## What you will do
Take each line below that has "used" and copy it.

## Available data
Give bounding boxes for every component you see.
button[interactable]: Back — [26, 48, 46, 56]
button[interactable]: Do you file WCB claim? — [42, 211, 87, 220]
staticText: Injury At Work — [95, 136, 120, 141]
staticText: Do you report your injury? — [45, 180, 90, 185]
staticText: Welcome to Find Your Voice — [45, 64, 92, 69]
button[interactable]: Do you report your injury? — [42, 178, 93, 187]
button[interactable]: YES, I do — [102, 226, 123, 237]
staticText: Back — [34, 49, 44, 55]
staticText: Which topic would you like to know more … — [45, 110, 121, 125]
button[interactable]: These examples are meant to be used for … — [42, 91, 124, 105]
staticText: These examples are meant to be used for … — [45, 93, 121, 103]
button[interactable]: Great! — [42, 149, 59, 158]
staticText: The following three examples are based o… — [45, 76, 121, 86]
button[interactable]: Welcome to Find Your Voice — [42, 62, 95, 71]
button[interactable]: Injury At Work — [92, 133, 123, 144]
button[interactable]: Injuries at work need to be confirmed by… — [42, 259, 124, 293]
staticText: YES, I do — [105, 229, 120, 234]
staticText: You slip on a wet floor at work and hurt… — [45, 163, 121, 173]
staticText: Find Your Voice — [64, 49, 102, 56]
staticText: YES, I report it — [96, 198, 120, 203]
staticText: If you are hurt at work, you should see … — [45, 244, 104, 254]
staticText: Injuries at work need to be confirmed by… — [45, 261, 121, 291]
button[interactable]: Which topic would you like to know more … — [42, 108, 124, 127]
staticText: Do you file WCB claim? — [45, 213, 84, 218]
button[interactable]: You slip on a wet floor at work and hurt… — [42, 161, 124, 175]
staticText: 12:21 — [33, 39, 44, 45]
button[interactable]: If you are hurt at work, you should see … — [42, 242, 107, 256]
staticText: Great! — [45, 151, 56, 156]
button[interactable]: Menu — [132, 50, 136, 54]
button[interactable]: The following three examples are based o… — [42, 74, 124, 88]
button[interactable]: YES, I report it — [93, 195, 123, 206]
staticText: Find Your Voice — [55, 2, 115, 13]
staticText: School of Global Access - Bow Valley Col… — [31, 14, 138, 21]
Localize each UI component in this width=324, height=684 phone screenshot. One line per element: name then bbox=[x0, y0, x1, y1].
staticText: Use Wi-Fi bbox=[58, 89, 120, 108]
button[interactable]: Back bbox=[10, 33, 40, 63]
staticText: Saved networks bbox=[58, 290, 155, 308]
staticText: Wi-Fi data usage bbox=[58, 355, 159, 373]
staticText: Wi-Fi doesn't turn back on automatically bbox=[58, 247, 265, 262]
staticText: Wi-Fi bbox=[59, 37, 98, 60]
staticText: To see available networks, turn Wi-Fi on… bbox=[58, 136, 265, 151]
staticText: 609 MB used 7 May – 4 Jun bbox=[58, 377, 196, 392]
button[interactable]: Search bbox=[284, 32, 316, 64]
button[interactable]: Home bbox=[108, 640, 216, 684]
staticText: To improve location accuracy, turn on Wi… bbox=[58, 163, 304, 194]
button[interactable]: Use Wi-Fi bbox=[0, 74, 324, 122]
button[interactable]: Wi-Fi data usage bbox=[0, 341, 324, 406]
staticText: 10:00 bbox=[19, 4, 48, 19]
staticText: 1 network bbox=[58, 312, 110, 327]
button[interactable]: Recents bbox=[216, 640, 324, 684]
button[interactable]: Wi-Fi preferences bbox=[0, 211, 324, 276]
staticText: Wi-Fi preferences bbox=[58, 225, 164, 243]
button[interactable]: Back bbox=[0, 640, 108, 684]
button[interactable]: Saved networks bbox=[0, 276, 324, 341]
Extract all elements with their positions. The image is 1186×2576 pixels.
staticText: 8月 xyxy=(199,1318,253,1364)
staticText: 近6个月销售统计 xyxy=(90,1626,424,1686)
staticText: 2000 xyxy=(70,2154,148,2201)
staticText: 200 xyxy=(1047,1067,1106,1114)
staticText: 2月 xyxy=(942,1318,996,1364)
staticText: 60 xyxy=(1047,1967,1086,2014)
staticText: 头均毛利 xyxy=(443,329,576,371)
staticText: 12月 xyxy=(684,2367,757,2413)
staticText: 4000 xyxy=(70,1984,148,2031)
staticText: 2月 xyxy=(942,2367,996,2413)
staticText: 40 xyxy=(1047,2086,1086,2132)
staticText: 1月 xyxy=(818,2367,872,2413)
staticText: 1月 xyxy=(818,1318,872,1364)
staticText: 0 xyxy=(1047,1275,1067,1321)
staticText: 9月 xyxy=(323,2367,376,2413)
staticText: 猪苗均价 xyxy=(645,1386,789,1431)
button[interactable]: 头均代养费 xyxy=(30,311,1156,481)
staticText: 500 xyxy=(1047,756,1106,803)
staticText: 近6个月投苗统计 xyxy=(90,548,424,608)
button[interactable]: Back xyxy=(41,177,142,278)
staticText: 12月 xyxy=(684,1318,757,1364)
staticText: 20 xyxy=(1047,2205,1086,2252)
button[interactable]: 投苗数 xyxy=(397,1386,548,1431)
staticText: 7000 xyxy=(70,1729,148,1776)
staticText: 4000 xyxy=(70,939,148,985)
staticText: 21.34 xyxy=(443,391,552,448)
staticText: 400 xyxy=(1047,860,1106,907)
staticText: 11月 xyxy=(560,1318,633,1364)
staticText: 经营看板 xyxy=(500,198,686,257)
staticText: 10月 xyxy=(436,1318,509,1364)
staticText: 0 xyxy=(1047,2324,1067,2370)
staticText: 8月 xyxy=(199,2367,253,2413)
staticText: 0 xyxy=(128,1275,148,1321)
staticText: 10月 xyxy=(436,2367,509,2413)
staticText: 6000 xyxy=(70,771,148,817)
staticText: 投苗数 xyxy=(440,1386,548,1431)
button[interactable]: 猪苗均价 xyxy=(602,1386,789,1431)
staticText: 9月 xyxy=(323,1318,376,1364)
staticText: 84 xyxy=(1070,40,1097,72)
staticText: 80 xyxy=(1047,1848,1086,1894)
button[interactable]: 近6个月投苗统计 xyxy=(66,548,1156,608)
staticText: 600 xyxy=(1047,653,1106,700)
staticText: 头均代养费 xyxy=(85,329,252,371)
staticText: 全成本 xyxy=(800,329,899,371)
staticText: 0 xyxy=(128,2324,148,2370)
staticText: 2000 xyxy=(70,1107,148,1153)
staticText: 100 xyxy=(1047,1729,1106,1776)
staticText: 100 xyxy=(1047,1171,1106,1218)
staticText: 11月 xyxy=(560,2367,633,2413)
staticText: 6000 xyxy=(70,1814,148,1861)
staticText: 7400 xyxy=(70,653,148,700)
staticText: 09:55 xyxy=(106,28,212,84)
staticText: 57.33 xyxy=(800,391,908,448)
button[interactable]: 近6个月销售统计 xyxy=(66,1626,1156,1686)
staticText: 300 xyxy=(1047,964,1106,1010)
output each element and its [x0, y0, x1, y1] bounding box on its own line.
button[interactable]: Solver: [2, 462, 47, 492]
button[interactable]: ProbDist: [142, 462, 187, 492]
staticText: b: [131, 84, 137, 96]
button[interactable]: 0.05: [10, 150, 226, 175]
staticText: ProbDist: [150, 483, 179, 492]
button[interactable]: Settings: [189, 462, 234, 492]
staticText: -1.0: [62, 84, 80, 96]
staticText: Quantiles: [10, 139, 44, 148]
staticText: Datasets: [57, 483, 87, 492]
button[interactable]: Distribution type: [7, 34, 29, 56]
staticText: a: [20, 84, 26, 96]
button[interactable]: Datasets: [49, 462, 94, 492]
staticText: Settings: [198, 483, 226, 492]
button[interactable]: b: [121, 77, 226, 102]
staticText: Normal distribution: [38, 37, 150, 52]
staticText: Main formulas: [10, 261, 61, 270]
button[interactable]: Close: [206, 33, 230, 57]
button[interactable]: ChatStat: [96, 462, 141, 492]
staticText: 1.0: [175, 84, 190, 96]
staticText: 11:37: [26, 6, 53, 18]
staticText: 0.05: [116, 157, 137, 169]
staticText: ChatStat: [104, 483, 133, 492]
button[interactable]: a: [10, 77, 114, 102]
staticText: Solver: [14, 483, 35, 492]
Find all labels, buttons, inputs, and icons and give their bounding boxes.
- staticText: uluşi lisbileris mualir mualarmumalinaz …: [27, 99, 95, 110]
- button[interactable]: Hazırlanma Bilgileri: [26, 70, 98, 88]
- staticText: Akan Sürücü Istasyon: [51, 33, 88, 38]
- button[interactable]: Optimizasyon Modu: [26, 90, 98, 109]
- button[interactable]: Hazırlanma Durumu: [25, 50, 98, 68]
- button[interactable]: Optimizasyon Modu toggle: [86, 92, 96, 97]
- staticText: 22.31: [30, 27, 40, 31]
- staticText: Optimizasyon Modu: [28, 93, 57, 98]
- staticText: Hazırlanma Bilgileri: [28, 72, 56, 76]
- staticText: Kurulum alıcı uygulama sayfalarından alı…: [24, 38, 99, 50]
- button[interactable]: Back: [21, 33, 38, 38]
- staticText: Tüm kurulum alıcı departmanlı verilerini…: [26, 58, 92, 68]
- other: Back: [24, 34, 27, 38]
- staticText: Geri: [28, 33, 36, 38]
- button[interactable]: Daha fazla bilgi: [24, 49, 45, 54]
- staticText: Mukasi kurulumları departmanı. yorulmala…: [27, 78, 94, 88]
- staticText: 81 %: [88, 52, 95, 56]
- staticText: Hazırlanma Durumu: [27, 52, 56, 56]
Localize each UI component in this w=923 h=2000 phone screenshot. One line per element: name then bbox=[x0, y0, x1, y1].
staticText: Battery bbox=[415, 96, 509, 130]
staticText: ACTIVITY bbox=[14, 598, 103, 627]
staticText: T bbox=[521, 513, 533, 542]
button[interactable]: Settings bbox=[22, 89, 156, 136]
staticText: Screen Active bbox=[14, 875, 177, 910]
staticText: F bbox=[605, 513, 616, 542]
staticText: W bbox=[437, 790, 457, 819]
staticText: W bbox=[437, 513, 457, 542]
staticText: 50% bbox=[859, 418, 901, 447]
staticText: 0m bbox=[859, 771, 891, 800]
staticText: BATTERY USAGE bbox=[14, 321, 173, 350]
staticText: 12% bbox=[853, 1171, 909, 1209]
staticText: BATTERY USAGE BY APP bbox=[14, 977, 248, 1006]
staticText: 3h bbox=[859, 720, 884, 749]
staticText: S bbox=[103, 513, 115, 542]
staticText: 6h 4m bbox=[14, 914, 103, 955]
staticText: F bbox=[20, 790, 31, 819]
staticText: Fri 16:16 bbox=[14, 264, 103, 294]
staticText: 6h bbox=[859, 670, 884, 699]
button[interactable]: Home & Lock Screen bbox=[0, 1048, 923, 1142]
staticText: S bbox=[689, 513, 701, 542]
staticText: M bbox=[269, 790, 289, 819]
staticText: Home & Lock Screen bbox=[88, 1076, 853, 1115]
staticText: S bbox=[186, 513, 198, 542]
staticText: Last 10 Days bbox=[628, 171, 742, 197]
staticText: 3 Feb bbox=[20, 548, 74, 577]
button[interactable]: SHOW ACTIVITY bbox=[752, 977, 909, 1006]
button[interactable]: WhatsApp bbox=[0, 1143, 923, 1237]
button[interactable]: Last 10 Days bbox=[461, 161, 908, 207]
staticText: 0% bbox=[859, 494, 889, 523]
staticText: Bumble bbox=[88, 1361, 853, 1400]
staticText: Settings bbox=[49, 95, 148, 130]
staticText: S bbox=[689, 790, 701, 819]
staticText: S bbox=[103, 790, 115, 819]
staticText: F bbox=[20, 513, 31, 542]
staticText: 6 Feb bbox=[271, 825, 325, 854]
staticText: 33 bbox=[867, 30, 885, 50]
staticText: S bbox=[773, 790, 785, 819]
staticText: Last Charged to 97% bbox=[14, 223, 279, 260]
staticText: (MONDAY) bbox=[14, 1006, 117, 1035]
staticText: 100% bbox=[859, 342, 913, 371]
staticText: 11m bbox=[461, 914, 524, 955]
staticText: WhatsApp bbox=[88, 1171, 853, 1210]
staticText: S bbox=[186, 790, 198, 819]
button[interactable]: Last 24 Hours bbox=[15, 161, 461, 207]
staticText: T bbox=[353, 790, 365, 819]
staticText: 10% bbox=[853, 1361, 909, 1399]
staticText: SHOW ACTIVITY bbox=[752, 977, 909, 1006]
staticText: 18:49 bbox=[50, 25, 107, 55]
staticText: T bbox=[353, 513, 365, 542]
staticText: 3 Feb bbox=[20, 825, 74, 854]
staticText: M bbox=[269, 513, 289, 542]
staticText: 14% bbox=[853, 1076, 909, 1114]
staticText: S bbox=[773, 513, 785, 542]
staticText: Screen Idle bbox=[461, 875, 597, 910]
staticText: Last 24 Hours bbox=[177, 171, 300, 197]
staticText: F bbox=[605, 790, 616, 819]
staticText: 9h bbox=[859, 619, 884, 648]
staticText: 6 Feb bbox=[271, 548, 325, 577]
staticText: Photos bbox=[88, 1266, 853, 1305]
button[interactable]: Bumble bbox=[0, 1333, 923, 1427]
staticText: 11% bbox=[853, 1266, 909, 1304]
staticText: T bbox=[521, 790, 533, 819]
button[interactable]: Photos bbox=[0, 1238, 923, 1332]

## Solution for this problem
button[interactable]: These examples are meant to be used for … — [42, 91, 124, 105]
staticText: These examples are meant to be used for … — [45, 93, 121, 103]
staticText: 609 MB used 7 May – 4 Jun bbox=[58, 377, 196, 392]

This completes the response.